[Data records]

====

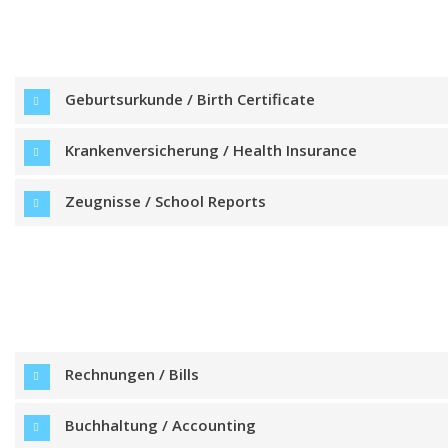
Geburtsurkunde / Birth Certificate
Krankenversicherung / Health Insurance
Zeugnisse / School Reports
Rechnungen / Bills
Buchhaltung / Accounting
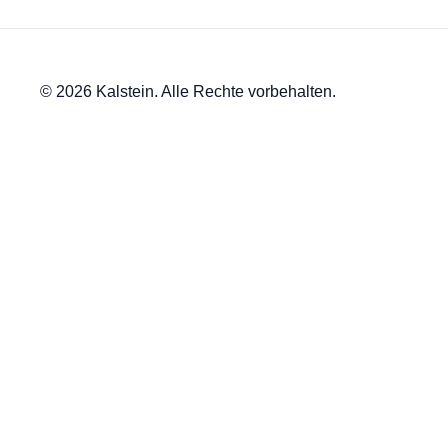
© 2026 Kalstein. Alle Rechte vorbehalten.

====

▶ [Problem to work on]: Word for word, retype the lines from the one with "Rechnungen / Bills" through the final line of the data, both included. No pictures belong in the copy.

▶ [Output of the task]:
Rechnungen / Bills
Buchhaltung / Accounting
© 2026 Kalstein. Alle Rechte vorbehalten.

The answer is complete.